Adaptation of mycobacteria to growth conditions: a theoretical analysis of changes in gene expression revealed by microarrays

Abstract

Background: Microarray analysis is a powerful technique for investigating changes in gene expression. Currently, results (r-values) are interpreted empirically as either unchanged or up- or down-regulated. We now present a mathematical framework, which relates r-values to the macromolecular properties of population-average cells. The theory is illustrated by the analysis of published data for two species; namely, Mycobacterium bovis BCG Pasteur and Mycobacterium smegmatis mc(2) 155. Each species was grown in a chemostat at two different growth rates. Application of the theory reveals the growth rate dependent changes in the mycobacterial proteomes.

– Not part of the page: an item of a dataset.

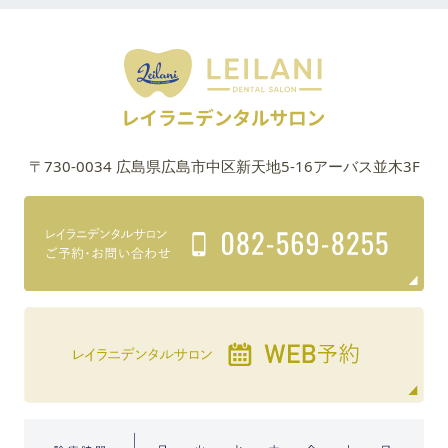
〒730-0034 広島県広島市中区新天地5-16アーバス並木3F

Principal findings: The r-value r (i) of any ORF (ORF(i)) encoding protein p (i) was shown to be equal to the ratio of the concentrations of p (i) and so directly proportional to the ratio of the numbers of copies of p (i) per population-average cells of the two cultures. The proportionality constant can be obtained from the ratios DNA: RNA: protein. Several subgroups of ORFs were identified because they shared a particular r-value. Histograms of the number of ORFs versus the expression ratio were simulated by combining the particular r-values of several subgroups of ORFs. The largest subgroup was ORF(j) (r (j) = 1.00± SD) which was estimated to comprise respectively 59% and 49% of ORFs of M. bovis BCG Pasteur and M. smegmatis mc(2) 155. The standard deviations reflect the properties of the cDNA preparations investigated.

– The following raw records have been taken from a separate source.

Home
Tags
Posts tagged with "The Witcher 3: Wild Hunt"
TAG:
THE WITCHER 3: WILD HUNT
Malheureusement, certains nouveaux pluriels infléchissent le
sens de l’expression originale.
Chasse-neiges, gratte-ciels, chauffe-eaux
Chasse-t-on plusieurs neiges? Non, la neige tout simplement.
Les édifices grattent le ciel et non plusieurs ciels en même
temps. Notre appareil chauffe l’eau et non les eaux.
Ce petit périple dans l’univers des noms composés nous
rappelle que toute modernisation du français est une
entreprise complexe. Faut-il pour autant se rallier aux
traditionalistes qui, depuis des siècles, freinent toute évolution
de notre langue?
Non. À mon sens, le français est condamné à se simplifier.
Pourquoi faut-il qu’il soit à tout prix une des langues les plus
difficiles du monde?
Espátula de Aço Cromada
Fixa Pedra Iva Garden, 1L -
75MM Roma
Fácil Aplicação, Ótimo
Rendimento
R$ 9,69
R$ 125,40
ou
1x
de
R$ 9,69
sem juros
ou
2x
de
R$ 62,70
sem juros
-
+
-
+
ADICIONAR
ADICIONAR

Significance: The analysis provided a quantitative view of growth rate dependent changes in the proteomes of the mycobacteria studied. The majority of the ORFs were found to be constitutively expressed. In contrast, the protein compositions of the outer permeability barriers and cytoplasmic membranes were found to be dependent on growth rate; thus illustrating the response of bacteria to their environment. The theoretical approach applies to any cultivatable bacterium under a wide range of growth conditions.

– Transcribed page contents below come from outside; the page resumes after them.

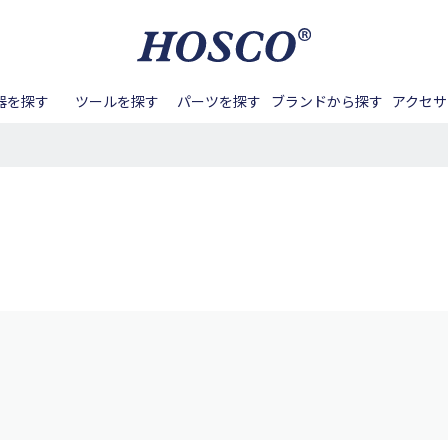
器を探す
ツールを探す
パーツを探す
ブランドから探す
アクセサ
ル周り
バンジョー
Aquila
アンプ
ネック周り
テールピース
マンドリン
BIG ISLAND
メンテナンス
フレット周り
ペグ
サック
Blanton
カポタ
ナンス
ノブ
DEERING
バンジョーアクセサリー
その他ツール
スイッチノブ
DOUBLE
その他アクセサリー
ピックガード
DUESE
ーツ
GOTOH
ボディ/ネック
HAPI
ピックアップ周辺パーツ
HOSCO
接着する
締める/緩める
パーツ
Kenny G
Kentucky
Lahain
掘る
叩く
Real Sun
SCUD
SYOS
用パーツ
アコースティックギタ
ベース用パーツ
Waltons
Zero Glide
ー/クラシックギター用
パーツ
パーツ
その他楽器用パーツ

Figure 1. Histograms of expression ratios reported for M.tuberculosis, BCG-Pasteur and Msmeg.

(a) Profile of expression ratios reported for M.tuberculosis grown in rolling bottles. The wild type (the reference culture) was compared with a dosR minus mutant (the experimental culture). Both cultures were found to grow at the same rate (a doubling time of about 17 h). The profile represents 3850 ORFs. The red crosses mark the Gaussian distribution calculated for 3850 expression ratios of r = 1.0±0.09. (b) Profile of expression ratios reported for cultures of BCG-Pasteur grown in a chemostat at growth rates of µ =  0.01 h⁻¹ (the experimental culture) and µ = 0.03 h⁻¹ (the reference culture). A total of 3475 expression ratios were reported ; the average value was found to be r = 1.05±0.33. (c) Profile of expression ratios reported for cultures of Msmeg grown in a chemostat at growth rates of µ = 0.01 h⁻¹ (the experimental culture) and µ = 0.15 h⁻¹ (the reference culture). The complete profile comprised 6864 ORFs . In all (a), (b) and (c) the hatched regions refer to 50 ORFs encoding for Zur-independent ribosomal proteins.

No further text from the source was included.